To do: For the string "also", search the entries below and copy every line where it appears.

Dataset extract:
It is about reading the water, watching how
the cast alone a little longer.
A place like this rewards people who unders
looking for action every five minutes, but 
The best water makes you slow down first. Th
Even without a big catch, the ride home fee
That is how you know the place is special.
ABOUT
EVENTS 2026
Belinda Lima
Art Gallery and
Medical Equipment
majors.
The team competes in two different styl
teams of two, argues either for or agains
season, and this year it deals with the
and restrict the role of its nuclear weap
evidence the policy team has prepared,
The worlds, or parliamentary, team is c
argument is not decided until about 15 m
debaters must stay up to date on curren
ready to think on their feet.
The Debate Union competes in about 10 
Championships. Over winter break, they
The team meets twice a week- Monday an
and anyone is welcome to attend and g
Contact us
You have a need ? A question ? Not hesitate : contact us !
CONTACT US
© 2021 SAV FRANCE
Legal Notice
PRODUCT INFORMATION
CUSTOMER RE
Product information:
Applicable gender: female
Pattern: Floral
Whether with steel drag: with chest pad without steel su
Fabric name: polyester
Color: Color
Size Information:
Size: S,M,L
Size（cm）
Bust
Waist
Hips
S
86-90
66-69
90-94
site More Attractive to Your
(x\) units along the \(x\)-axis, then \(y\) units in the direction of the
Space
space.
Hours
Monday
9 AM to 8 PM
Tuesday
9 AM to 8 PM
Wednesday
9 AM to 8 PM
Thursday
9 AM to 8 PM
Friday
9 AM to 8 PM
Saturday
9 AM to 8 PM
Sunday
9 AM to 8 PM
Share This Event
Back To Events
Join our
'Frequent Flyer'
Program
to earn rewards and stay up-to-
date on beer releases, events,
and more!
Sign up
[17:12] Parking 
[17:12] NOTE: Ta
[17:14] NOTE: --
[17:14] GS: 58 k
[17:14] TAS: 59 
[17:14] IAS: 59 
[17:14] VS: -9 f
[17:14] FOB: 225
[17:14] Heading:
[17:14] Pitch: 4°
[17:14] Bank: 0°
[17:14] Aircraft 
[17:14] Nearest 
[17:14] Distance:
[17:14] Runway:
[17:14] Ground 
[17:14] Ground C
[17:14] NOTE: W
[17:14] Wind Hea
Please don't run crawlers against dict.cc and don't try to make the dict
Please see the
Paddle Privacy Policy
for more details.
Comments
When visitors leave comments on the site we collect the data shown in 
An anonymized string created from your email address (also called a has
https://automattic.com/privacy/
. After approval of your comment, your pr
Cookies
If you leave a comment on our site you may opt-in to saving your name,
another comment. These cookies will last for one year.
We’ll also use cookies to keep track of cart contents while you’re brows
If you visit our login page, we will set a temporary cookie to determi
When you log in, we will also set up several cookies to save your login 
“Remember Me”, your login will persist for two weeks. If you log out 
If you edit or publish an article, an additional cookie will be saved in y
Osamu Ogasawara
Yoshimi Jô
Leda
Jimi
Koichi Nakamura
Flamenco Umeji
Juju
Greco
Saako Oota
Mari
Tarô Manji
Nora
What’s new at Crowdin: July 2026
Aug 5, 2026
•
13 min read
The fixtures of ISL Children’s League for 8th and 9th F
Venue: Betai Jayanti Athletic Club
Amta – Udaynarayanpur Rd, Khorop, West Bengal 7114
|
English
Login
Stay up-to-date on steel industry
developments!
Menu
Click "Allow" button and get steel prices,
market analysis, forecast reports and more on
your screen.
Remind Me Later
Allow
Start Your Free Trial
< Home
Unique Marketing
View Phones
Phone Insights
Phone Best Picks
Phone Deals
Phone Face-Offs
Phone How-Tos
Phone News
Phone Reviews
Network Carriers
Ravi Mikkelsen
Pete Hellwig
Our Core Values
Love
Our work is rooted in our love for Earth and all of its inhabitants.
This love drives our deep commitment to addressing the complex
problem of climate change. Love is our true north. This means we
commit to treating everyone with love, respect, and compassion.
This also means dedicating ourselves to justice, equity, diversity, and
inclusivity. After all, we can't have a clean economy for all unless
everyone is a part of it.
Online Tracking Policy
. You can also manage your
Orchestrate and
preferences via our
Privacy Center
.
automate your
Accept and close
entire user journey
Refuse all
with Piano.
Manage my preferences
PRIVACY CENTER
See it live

Answer below:
An anonymized string created from your email address (also called a has
We’ll also use cookies to keep track of cart contents while you’re brows
When you log in, we will also set up several cookies to save your login 
This also means dedicating ourselves to justice, equity, diversity, and
. You can also manage your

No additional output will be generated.